● WHAT YOU HAVE TO DO
Only the lines from the start of the data below through the line that contains "Disamping itu, Vladimir" are to be copied, exactly and without pictures.
━━━━━━
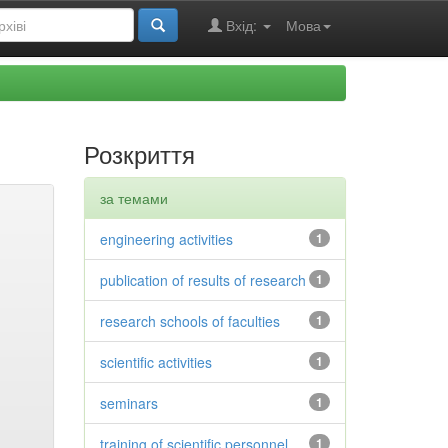
Вхід:
Мова
Розкриття
за темами
engineering activities
1
publication of results of research
1
research schools of faculties
1
scientific activities
1
seminars
1
training of scientific personnel
1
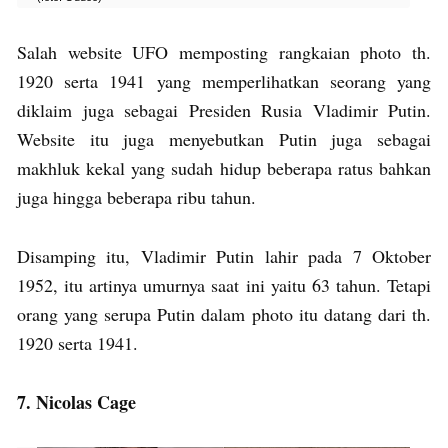
Salah website UFO memposting rangkaian photo th.
1920 serta 1941 yang memperlihatkan seorang yang
diklaim juga sebagai Presiden Rusia Vladimir Putin.
Website itu juga menyebutkan Putin juga sebagai
makhluk kekal yang sudah hidup beberapa ratus bahkan
juga hingga beberapa ribu tahun.
Disamping itu, Vladimir Putin lahir pada 7 Oktober
1952, itu artinya umurnya saat ini yaitu 63 tahun. Tetapi
orang yang serupa Putin dalam photo itu datang dari th.
1920 serta 1941.
7. Nicolas Cage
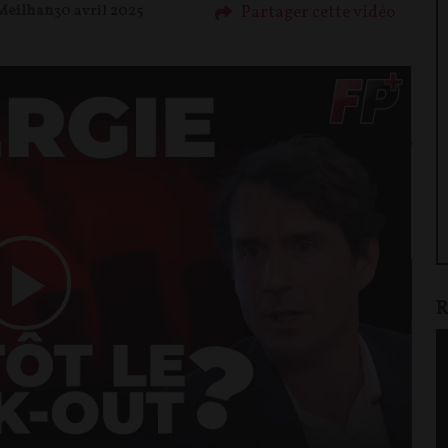
Partager cette vidéo
Meilhan
30 avril 2025
Play
R
Video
━━━━━━
● TASK SOLUTION
Вхід:
Мова
Розкриття
за темами
engineering activities
1
publication of results of research
1
research schools of faculties
1
scientific activities
1
seminars
1
training of scientific personnel
1
Salah website UFO memposting rangkaian photo th.
1920 serta 1941 yang memperlihatkan seorang yang
diklaim juga sebagai Presiden Rusia Vladimir Putin.
Website itu juga menyebutkan Putin juga sebagai
makhluk kekal yang sudah hidup beberapa ratus bahkan
juga hingga beberapa ribu tahun.
Disamping itu, Vladimir Putin lahir pada 7 Oktober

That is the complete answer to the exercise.